For a foundation spending down, the final years entail a lot of ending, closing, and exiting. But there are good reasons why they should also include some creative new work.
The latest installment in Joel Fleishman’s long-running study of the AVI CHAI Foundation’s spend-down was published this week (you can download it here). Unlike in past iterations, this report does not begin with a survey of the year’s events, but with an extended reflection on the lessons the foundation has learned thus far. It’s a meaty list.

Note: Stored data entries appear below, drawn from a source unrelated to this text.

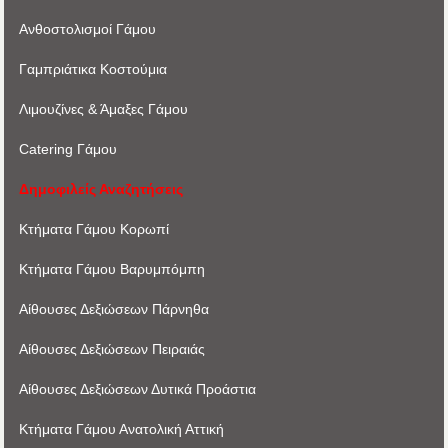
Ανθοστολισμοί Γάμου
Γαμπριάτικα Κοστούμια
Λιμουζίνες & Άμαξες Γάμου
Catering Γάμου
Δημοφιλείς Αναζητήσεις
Κτήματα Γάμου Κορωπί
Κτήματα Γάμου Βαρυμπόμπη
Αίθουσες Δεξιώσεων Πάρνηθα
Αίθουσες Δεξιώσεων Πειραιάς
Αίθουσες Δεξιώσεων Δυτικά Προάστια
Κτήματα Γάμου Ανατολική Αττική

Among other things, with less than half a decade of grantmaking left, AVI CHAI is now racing the clock to satisfy two quite different end-term goals. The first is to help its grantees — many of whom have been heavily, even primarily, dependent on AVI CHAI grants for survival — to develop fundraising and other organizational strengths to carry on after their major funder is gone. So even as the foundation has been planning its final grants and winding down its support, it has had to focus ever more deeply on the finances, management, and governance of the organizations it supports, and help them make improvements. In the case of a few grantees, the best solution seems to be a merger with another organization — a difficult and time-consuming challenge that will call for considerable effort from the grantees and close attention from the foundation.
The second late-stage challenge for AVI CHAI has been an effort to stay engaged in its fields of interest, pursuing promising new opportunities when they arise, even as the endowment diminishes and the time for ramping up new work grows short. Rather than devoting itself solely to the somber task of closing out relationships and weaning cherished grantees, AVI CHAI has reserved some funds for new activities — what Professor Fleishman calls “Last Hurrah” grants — provided they show clear potential for lasting impact in the time remaining. This continued creative effort not only helps to keep the foundation informed, relevant, and active in its final years, it also makes the best use of a sometimes-undervalued asset: the reservoir of skill, insight, and technical knowledge that its staff has accumulated over time.
By “ending with a bang rather than a whimper,” Professor Fleishman writes, “a spend-down foundation can avoid wasting its cumulative investment in its most precious resource. That resource is not money; it is the talent of its human resources, its program officers, at the very point in time when they know more than they ever did before.“
The combination of winding down and winding up, in the words of an AVI CHAI program officer, is “a huge change from the past, when we could first experiment and not have the time pressure to place only the right bets.”
“Now,” Professor Fleishman concludes, “having re-oriented all of its effort … toward reaching a responsible conclusion with lasting benefits, AVI CHAI finds itself calculating not only the cost of each remaining activity, but the amount of time that activity will take to prove its worth, at least tentatively, and where the results will stand on December 31, 2019” when the last grant is expected to be made.